Ricardo March and Diana March

“There was a need for a premium guaro in the American market, and we worked years, especially during the Covid pandemic, to develop it,” says Miami-based Ricardo March, a wine trade veteran from Italy and Spain and his Colombian wife, entrepreneur and media personality Diana March. Launched earlier this year after building a reputation by winning several spirits competitions in the US, Bacan is already available in New York, New Jersey and Florida. Eventually, the company plans to bring the brand to Europe.

The increasingly popular Cumbé, which has been on the market longer than Bacan, also celebrates its Colombian heritage in its promotional materials, proclaiming, “After a masterful distillation in Colombia’s highlands, our aguardiente master imbues each bottle with its unique soul in Colombian oak barrels. This soul is identifiable in the woody note and exclusive bright finish of Cumbé.”

“I truly think that aguardiente will be a staple at bars,” says Gabriel Urrutia, author of Miami Cocktails and faculty member of the Chaplin School of Hospitality & Tourism Management at Florida International University. “We are seeing complexity coming out of brands like Bacan that are truly capturing the spirit of the aguardiente category. With aromas and flavours like sassafras root and mint it truly shines as a base in cocktails or even as a modifier.  I love it in a Spritz and even an Espresso Martini riff.”

Is price a barrier to the on-trade?

Huston says premium and super-premium pricing for sugarcane-based distillates isn’t necessarily a barrier in the cocktail arena. “We have sales people who are often former bartenders,” she says, “and they will get into a discussion with the beverage manager about these small producers who make a few bottles from a particular field or a particular variety of cane.

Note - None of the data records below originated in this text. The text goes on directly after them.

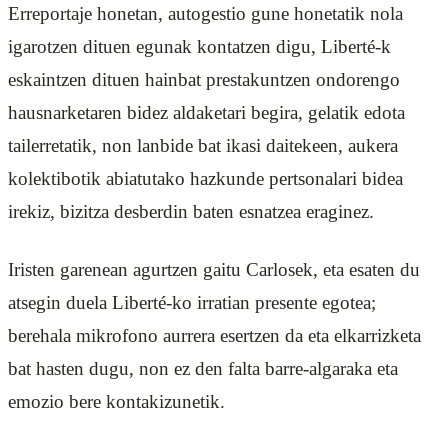
Erreportaje honetan, autogestio gune honetatik nola
igarotzen dituen egunak kontatzen digu, Liberté-k
eskaintzen dituen hainbat prestakuntzen ondorengo
hausnarketaren bidez aldaketari begira, gelatik edota
tailerretatik, non lanbide bat ikasi daitekeen, aukera
kolektibotik abiatutako hazkunde pertsonalari bidea
irekiz, bizitza desberdin baten esnatzea eraginez.
Iristen garenean agurtzen gaitu Carlosek, eta esaten du
atsegin duela Liberté-ko irratian presente egotea;
berehala mikrofono aurrera esertzen da eta elkarrizketa
bat hasten dugu, non ez den falta barre-algaraka eta
emozio bere kontakizunetik.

You talk about it being additive free. By that time, you’ve bought the buyer along on a journey, and they expect for the brand to be expensive.”

Huston estimates her sales are about 50-50 on-premise and off-premise, while recognising those off-premise or liquor store sales will take time to reach smaller, less-urban markets. “I have one brand of Colombian aguardiente in stock, and I think the same three bottles have been on my shelf for years,” sales Frank Pagliaro, owner and president of FranksWine in Delaware. “You’ll probably hear quite a different report if you were to reach out to North Jersey and New York retailers where there’s a Colombian clientele.”

March says he believes he is not only marketing a spirit, he is selling a culture. “My wife and business partner Diana is Colombian, and guaro is the quintessential Colombian drink,” he says. “There is also a link between our cultures in Bacan’s ingredients – South American sugarcane and Spanish anise.”

Urrutia believes: “Guaro is such an interesting spirit that hasn’t gotten its fair share of the spotlight, in part because a lot of the category is filled with sugar and flavouring. That is starting to change with brands who are championing fresh ingredients and no sugar. It really allows you to play with the guaro in cocktails.”